The Fundamental Theorem of Calculus is a crucial concept in calculus that connects differentiation with integration. It states that if a function is integrable and continuous on an interval, then its integral has an antiderivative. More simply, differentiating the integral of a function within a given range brings back the original function.

For example, consider a function \( F(t) \) that acts as an antiderivative of \( \sin t^2 \). According to the theorem, the derivative of its integral from \( a \) to \( t \), which is \( \frac{d}{dt} \left( \int_{a}^{t} \sin t^2 \, dt \right) \), is equal to \( \sin t^2 \) itself.

In the given exercise, the theorem is applied to differentiate \( f(x, y) = \int_{\pi}^{x^2 + y^2} \sin t^2 \, dt \). As a result, taking the derivative concerning \( t \) returns \( \sin t^2 \), specifically evaluated at the upper boundary \( x^2 + y^2 \). This lays the foundation for finding partial derivatives with respect to \( x \) and \( y \) using the chain rule.
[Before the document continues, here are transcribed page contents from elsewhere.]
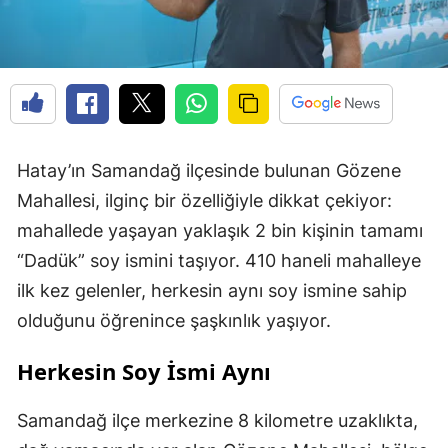
Hatay’ın Samandağ ilçesinde bulunan Gözene
Mahallesi, ilginç bir özelliğiyle dikkat çekiyor:
mahallede yaşayan yaklaşık 2 bin kişinin tamamı
“Dadük” soy ismini taşıyor. 410 haneli mahalleye
ilk kez gelenler, herkesin aynı soy ismine sahip
olduğunu öğrenince şaşkınlık yaşıyor.
Herkesin Soy İsmi Aynı
Samandağ ilçe merkezine 8 kilometre uzaklıkta,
The chain rule is a fundamental tool in calculus for differentiating composite functions. When you have a function composed of other functions, the chain rule helps determine its derivative by multiplying the derivative of the outer function by the derivative of the inner one.

To apply the chain rule, start by identifying the outer and inner functions. In our exercise, the outer function is the integral \( \int_{\pi}^{x^2 + y^2} \sin t^2 \, dt \), and the inner function is the limit \( x^2 + y^2 \).

Let's see how it works for partial derivatives:

• For \( f_x \), differentiate the outer function concerning the upper limit, \( x^2 + y^2 \), then multiply by the derivative of the inner function, \( x^2 \), with respect to \( x \). This results in: \[ f_x = \sin((x^2 + y^2)^2) \cdot 2x \]
• For \( f_y \), apply in a similar manner by differentiating with respect to \( y \): \[ f_y = \sin((x^2 + y^2)^2) \cdot 2y \]

The chain rule connects all these calculations, helping accurately find the necessary derivatives by breaking down complex expressions into manageable parts.

Multivariable calculus extends the principles of single-variable calculus to functions of several variables, allowing us to work with tasks and problems in higher dimensions. Two essential components of multivariable calculus include partial derivatives and functions of multiple variables.

Partial derivatives measure how a function changes as one of its variables varies while the others remain constant. In the exercise, \( f(x, y) \) depends on both \( x \) and \( y \) through the composite function \( x^2 + y^2 \), requiring the use of partial derivatives to evaluate changes independently.

The notation requires consistency as you can differentiate with respect to any variable of the function of interest, not just a single dimension. When computing \( f_x \) and \( f_y \), you're essentially exploring how the function varies according to each variable while keeping the interconnected nature of \( x^2 + y^2 \) in mind.

• In \( f_x \), the change in function concerning \( x \) focuses on the component of \( x^2 \). The chain rule aids in encapsulating these dependencies.
• Similarly, for \( f_y \), it analyzes how \( f(x, y) \) varies as \( y \) changes, while \( x \) maintains its status, observing the \( y^2 \) behavior.

Mastering these techniques offers incredible insight into how variables interplay and affect outcomes in a multivariable environment, preparing students for more advanced calculus applications.